KISAH KEKALAHAN VOC BELANDA DI PULAU TIMOR PADA AWAL ABAD 17 bagian 2
KISAH KEKALAHAN VOC BELANDA
DI PULAU TIMOR PADA AWAL ABAD 17
BAGIAN 2
Pertarungan yang mengenaskan bagi para Pahlawan
lanjutan dari bagian pertama
lanjutan dari bagian pertama
Tulisan ini untuk lebih melengkapi buku “Konflik Politik Di Timor Tahun 1600-1800an- Perjalanan Amanuban Menentang Hegemoni Bangsa Eropa Atas Timor Tahun 1600-1800an”.
Untuk membaca tema-tema lainnya pada BLOG ini silahkan Klik tombol tulisan SEJARAH TIMOR DAN DUNIA diatas tulisan ini lalu pilih postingan/ topik seru yang menarik lainnya.
Sang bintang, Vlamingh
van Oudshoorn dipanggil
Pada
bagian pertama tulisan ini, telah kita ketahui bahwa usaha VOC untuk menguasai
perdagangan di Pulau Timor telah mengalami kegagalan.
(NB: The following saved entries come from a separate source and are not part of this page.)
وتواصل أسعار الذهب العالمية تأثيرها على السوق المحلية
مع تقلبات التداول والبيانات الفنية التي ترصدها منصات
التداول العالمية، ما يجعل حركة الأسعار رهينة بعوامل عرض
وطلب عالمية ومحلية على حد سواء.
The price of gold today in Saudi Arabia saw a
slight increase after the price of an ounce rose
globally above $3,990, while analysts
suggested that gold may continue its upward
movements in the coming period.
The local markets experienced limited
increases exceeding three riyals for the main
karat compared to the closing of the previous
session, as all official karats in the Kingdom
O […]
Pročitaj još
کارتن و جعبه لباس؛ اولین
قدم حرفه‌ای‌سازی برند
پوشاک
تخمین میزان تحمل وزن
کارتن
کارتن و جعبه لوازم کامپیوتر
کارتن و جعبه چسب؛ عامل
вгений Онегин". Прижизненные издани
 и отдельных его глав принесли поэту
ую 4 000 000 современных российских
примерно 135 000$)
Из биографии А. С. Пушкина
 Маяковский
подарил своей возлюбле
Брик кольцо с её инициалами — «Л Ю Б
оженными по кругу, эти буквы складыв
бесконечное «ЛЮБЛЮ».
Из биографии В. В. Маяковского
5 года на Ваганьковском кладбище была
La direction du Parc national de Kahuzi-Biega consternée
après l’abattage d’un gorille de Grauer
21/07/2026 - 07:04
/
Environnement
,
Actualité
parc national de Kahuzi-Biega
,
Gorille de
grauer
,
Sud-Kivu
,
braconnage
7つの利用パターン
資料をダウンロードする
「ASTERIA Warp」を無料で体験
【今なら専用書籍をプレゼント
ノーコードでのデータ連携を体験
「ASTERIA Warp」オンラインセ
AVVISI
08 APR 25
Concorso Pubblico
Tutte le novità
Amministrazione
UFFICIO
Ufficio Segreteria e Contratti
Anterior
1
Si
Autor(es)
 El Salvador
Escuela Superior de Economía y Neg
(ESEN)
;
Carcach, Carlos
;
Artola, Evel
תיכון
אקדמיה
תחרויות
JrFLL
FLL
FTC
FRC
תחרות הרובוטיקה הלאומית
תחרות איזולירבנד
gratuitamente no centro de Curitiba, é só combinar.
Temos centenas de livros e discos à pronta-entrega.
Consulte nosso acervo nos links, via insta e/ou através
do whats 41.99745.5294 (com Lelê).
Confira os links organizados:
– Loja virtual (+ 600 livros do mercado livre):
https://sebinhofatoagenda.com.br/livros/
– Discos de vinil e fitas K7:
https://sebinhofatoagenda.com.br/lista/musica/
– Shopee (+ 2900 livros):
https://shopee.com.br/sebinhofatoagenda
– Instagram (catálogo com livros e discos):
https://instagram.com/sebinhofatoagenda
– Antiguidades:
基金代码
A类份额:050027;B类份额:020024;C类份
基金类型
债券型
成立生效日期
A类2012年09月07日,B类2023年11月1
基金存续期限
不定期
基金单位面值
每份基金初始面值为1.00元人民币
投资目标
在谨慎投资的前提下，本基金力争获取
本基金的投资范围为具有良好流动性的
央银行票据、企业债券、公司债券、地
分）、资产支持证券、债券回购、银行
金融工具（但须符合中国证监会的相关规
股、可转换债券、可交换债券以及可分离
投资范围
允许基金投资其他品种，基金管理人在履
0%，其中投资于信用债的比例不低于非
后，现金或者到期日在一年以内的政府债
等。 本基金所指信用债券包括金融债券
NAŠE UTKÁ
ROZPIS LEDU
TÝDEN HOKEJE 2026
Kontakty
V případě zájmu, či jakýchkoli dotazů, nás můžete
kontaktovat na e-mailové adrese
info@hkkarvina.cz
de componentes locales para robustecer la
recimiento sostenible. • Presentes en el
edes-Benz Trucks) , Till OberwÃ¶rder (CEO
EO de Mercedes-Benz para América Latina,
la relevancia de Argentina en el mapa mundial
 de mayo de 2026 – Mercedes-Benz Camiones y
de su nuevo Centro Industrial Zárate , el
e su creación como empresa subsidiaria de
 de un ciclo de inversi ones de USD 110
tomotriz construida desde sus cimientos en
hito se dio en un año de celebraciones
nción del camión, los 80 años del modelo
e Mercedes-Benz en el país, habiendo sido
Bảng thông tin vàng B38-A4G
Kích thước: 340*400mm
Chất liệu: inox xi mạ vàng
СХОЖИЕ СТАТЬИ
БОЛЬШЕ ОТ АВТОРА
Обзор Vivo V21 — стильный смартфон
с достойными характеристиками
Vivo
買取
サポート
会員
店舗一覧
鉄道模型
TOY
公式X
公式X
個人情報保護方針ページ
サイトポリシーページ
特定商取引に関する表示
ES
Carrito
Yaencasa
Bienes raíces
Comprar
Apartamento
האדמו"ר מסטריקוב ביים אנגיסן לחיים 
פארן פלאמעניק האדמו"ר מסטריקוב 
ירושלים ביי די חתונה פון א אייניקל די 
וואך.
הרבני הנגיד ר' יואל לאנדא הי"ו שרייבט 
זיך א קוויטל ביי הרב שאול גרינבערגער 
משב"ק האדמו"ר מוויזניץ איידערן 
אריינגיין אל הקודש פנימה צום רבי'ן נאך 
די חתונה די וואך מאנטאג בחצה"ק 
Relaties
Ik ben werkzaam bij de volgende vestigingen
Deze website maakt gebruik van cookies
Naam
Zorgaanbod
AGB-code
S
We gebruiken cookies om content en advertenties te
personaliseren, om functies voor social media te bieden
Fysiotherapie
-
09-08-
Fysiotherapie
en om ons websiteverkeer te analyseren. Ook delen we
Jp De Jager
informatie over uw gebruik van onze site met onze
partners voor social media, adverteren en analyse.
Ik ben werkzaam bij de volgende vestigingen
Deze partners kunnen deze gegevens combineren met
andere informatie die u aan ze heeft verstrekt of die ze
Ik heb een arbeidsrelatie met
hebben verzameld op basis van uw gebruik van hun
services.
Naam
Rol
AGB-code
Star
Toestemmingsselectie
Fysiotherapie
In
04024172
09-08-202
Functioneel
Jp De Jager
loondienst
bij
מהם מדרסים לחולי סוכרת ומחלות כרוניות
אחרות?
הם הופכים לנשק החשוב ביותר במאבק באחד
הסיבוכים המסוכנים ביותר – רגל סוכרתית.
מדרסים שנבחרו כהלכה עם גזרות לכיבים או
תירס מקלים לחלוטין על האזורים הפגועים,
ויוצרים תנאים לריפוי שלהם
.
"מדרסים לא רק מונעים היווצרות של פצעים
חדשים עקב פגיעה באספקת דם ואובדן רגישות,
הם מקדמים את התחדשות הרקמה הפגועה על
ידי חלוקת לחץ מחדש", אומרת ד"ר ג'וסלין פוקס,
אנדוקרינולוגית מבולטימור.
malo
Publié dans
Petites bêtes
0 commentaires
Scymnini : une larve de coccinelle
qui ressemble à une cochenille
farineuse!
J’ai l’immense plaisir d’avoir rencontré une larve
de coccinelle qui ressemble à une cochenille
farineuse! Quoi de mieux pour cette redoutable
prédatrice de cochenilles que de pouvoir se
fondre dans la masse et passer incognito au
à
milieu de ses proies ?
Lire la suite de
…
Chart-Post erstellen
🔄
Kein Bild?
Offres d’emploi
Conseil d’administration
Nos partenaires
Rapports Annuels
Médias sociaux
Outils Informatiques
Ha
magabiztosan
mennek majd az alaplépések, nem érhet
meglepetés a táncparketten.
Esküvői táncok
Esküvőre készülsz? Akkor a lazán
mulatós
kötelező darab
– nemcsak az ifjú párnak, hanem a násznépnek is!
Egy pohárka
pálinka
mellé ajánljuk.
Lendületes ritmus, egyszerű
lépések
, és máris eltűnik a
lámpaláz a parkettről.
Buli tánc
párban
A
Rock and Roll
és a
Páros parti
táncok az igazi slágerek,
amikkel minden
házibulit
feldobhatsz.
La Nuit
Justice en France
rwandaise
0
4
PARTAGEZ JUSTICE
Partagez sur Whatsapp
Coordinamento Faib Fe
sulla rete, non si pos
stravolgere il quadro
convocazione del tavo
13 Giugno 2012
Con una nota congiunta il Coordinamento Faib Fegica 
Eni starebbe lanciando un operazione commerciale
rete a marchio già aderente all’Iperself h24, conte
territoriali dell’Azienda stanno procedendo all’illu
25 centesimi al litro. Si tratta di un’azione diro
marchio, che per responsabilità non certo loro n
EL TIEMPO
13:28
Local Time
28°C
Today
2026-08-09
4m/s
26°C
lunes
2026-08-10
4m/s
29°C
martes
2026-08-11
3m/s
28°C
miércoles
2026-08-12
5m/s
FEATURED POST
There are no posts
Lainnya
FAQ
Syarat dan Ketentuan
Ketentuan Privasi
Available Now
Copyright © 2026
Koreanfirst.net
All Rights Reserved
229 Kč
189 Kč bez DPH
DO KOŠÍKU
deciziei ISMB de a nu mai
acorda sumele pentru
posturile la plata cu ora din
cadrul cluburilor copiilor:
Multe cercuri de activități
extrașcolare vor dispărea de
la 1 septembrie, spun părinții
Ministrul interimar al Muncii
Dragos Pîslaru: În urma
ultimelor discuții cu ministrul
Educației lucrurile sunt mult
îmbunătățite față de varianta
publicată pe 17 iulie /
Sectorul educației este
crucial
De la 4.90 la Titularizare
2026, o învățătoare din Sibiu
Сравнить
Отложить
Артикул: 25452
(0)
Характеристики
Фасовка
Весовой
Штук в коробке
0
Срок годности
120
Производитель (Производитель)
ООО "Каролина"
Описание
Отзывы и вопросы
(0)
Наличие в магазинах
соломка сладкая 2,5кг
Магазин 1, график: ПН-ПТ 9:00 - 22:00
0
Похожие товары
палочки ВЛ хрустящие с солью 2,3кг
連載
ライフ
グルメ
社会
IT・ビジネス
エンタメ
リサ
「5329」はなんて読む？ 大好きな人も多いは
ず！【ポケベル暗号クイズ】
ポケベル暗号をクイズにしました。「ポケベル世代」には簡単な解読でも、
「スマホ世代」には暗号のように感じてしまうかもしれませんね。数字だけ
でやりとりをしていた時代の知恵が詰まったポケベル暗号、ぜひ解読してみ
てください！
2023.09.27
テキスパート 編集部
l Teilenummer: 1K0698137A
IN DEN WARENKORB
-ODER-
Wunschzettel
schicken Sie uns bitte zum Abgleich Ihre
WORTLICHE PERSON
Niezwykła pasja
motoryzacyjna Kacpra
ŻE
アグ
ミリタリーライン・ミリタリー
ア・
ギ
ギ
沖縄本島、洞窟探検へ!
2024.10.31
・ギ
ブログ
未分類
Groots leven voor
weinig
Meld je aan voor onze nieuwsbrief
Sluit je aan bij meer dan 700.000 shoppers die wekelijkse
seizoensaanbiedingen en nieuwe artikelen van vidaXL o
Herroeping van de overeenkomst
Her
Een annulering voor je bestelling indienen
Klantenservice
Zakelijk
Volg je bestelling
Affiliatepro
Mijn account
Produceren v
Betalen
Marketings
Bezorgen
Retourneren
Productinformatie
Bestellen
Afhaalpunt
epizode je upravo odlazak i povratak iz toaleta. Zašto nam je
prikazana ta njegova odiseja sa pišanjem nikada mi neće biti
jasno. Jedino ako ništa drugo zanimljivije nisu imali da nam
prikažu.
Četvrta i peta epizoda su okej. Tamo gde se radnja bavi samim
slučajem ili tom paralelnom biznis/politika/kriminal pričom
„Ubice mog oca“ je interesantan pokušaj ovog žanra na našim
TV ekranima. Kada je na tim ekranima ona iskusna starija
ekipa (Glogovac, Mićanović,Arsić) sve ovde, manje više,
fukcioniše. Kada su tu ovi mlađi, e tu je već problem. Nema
Pada konfrontasi
bersenjata pada pertempuran skala kecil dan menengah melawan Amanuban pada
tahun 1619, 1622/1623 dan 1629 mengalami kegagalan. Kemudian usaha Jacob Ver
Heyden yang memulai petualangannya dengan ekspedisi militer yang besar pada
tahun 1655 justru membawa pada kematiannya di Amakono maka jelas bahwa wibawa
VOC sedang dipertaruhkan di Timor, pulau yang kering kerontang ini (Pah Meto’).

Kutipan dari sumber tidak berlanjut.